June 9, 2012 at 05:51 PM · I'm for lessons. There are just too many details that someone can get wrong, even if the person believes he or she is faithfully following the source materials. Part of this thinking might be spill-over from the fiddling world, where there is a mystique that somehow the good ones are self-taught. Commonly just not so. More likely, self-taught after watching relatives or neighbors for years, or some such. It's tough enough to succeed and play at a pretty high level with lessons. Who knows how many self-taught drop-outs are floating around??

June 9, 2012 at 06:17 PM · I've got a bit of experience with this. I taught myself by observing as many lessons as I could, my daughter's and others. You'll find it very difficult to progress beyond a certain point. Not impossible, but very tough. When I had my first lesson almost 2 years into playing violin it was a revelation. When you're self-taught you just don't know what you don't know even if you think you know. I agree that it can be a good bit of fun though ; )

June 9, 2012 at 11:46 PM · I tried teaching myself for about 5 months before I found a teacher.
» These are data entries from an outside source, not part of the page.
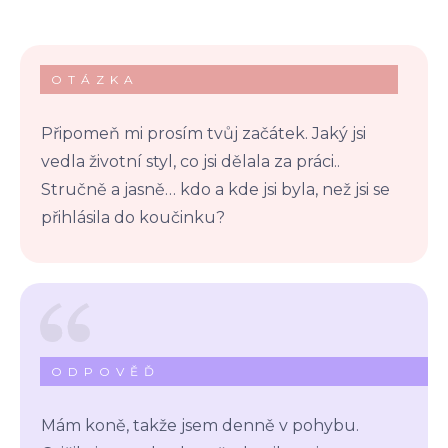
OTÁZKA
Připomeň mi prosím tvůj začátek. Jaký jsi
vedla životní styl, co jsi dělala za práci..
Stručně a jasně… kdo a kde jsi byla, než jsi se
přihlásila do koučinku?
ODPOVĚĎ
Mám koně, takže jsem denně v pohybu.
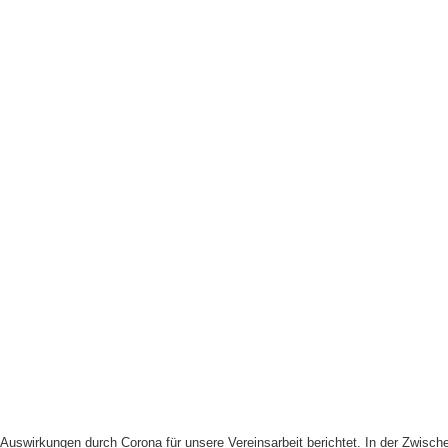
uswirkungen durch Corona für unsere Vereinsarbeit berichtet. In der Zwische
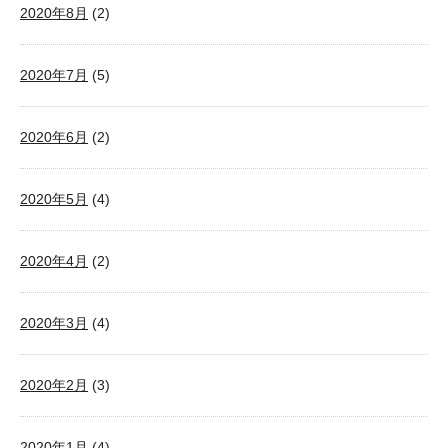
2020年8月
(2)
2020年7月
(5)
2020年6月
(2)
2020年5月
(4)
2020年4月
(2)
2020年3月
(4)
2020年2月
(3)
2020年1月
(4)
I was having fun, but I realized that there were things I needed to learn that I could only learn with a teacher's guidance (and occasional correction). One of the best things to come out of studying with a teacher is that my growth in technique and confidence led me to join a small strings-only orchestra. I never would have felt up to the challenge on my own, and I would have missed so much joy if I hadn't taken that step.

June 10, 2012 at 01:17 AM · I believe that getting a teacher always helps but at this point in time it is not possible. I have found a stack of videos in which the teacher there has illustrated some of the Do's and Don't's. I am not too sure. As much as I love classical music, I am not seeking to be classical trained. I do, however, intend to have a few lessons at some point in purpose of correction etc. Once I have learnt the basics of playing violin, I am switching to electric. I don't think self-taught musicians are any better than those who had teachers and vice versa. I am pretty sure there were amongst the poor for centuries, fiddlers and such who would have self-taught themselves or watched other fiddlers play. I admit it be very hard but I am very, very committed. Once an instrument has touched my soul, it becomes impossible for me to drop it no matter how difficult it gets. I do understand the importance of a teacher and I do hope at some stage to have some lessons for guidance.
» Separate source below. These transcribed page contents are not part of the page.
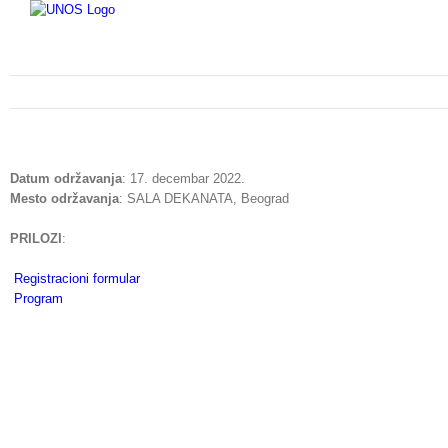
Skip
to
content
Datum održavanja
: 17. decembar 2022.
Mesto održavanja
: SALA DEKANATA, Beograd
PRILOZI
:
Registracioni formular
Program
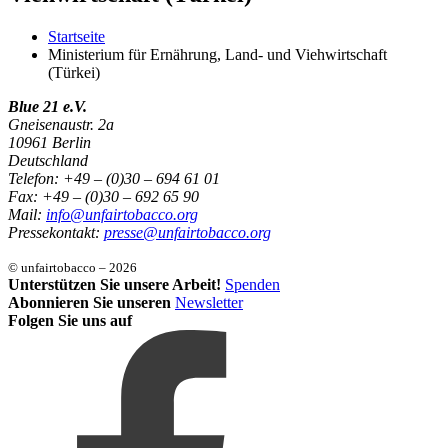
Startseite
Ministerium für Ernährung, Land- und Viehwirtschaft
(Türkei)
Blue 21 e.V.
Gneisenaustr. 2a
10961 Berlin
Deutschland
Telefon: +49 – (0)30 – 694 61 01
Fax: +49 – (0)30 – 692 65 90
Mail:
info@unfairtobacco.org
Pressekontakt:
presse@unfairtobacco.org
© unfairtobacco – 2026
Unterstützen Sie unsere Arbeit!
Spenden
Abonnieren Sie unseren
Newsletter
Folgen Sie uns auf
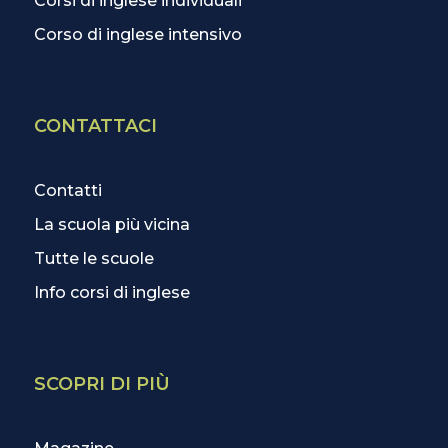
Corsi di inglese individuali
Corso di inglese intensivo
CONTATTACI
Contatti
La scuola più vicina
Tutte le scuole
Info corsi di inglese
SCOPRI DI PIÙ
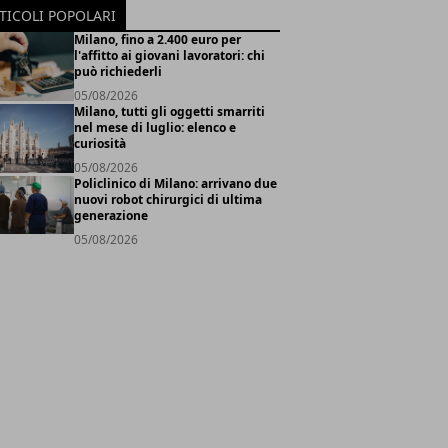
TICOLI POPOLARI
Milano, fino a 2.400 euro per
l'affitto ai giovani lavoratori: chi
può richiederli
05/08/2026
Milano, tutti gli oggetti smarriti
nel mese di luglio: elenco e
curiosità
05/08/2026
Policlinico di Milano: arrivano due
nuovi robot chirurgici di ultima
generazione
05/08/2026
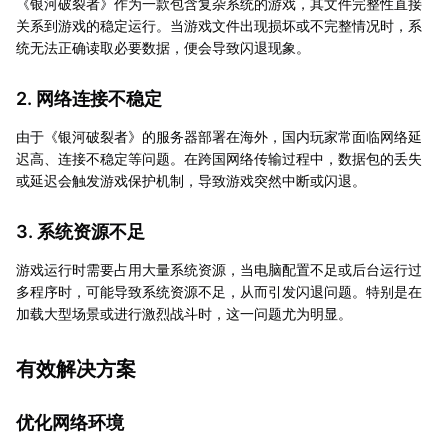
《银河破裂者》作为一款包含复杂系统的游戏，其文件完整性直接
关系到游戏的稳定运行。当游戏文件出现损坏或不完整情况时，系
统无法正确读取必要数据，便会导致闪退现象。
2. 网络连接不稳定
由于《银河破裂者》的服务器部署在海外，国内玩家常面临网络延
迟高、连接不稳定等问题。在跨国网络传输过程中，数据包的丢失
或延迟会触发游戏保护机制，导致游戏突然中断或闪退。
3. 系统资源不足
游戏运行时需要占用大量系统资源，当电脑配置不足或后台运行过
多程序时，可能导致系统资源不足，从而引发闪退问题。特别是在
加载大型场景或进行激烈战斗时，这一问题尤为明显。
有效解决方案
优化网络环境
June 10, 2012 at 07:30 PM · "Stack of videos" strikes fear in my heart ;) Even there you can be badly misled by folks who think they can play and teach who really CAN'T. But you have to make up your own mind. There are some decent player/teachers who will Skype lessons.
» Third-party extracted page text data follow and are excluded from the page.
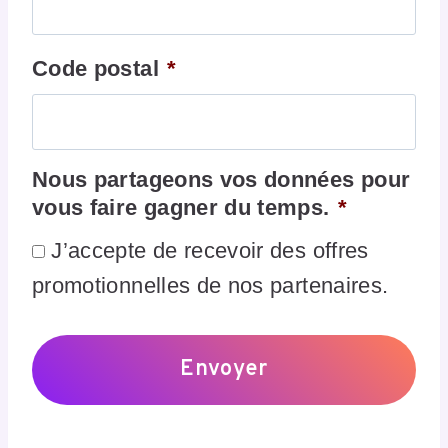
Code postal
*
Nous partageons vos données pour
vous faire gagner du temps.
*
J’accepte de recevoir des offres
promotionnelles de nos partenaires.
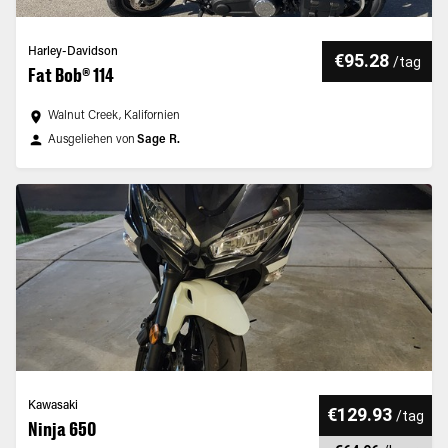
Harley-Davidson
€95.28
/
tag
Fat Bob® 114
Walnut Creek, Kalifornien
Ausgeliehen von
Sage R.
Kawasaki
€129.93
/
tag
Ninja 650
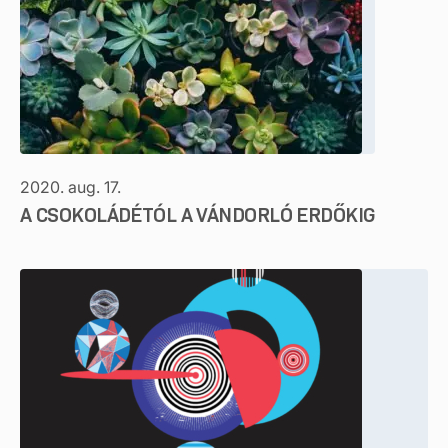
2020. aug. 17.
A CSOKOLÁDÉTÓL A VÁNDORLÓ ERDŐKIG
June 12, 2012 at 09:03 AM · Stack of videos I mean by a man named Todd Ehle who is a Suzuki teacher and is pretty good. I sometimes use ViolinLab too. Here are Tod Ehle's videos. He does not claim for his videos to be the sole basis of your lessons but are just for help. He seems credible to me.

June 12, 2012 at 10:48 PM · If you value Todd's opinion, why not ask him?

June 13, 2012 at 03:08 AM · I love Todd's videos! That said, I would vote for getting a good teacher if at all possible. The reason is that I also have tried progressing on my own in the past. What happens is, while you're getting good instruction and tips in the video, there is no one there to correct your posture or other bad habits you might be developing.

I cannot COUNT the times in my lesson I have played a piece and thought I did so great, only to have my teacher point out posture or technique that could be improved upon. And following her direction does help me improve much faster and better than on my own. It's really invaluable to have a teacher guiding you.

I'd still utilize his videos, but to my mind it's still no replacement for the hands-on guidance of an instructor who can assist you with your own personal challenges.

June 13, 2012 at 10:55 AM · there is no one there to correct your posture or other bad habits you might be developing.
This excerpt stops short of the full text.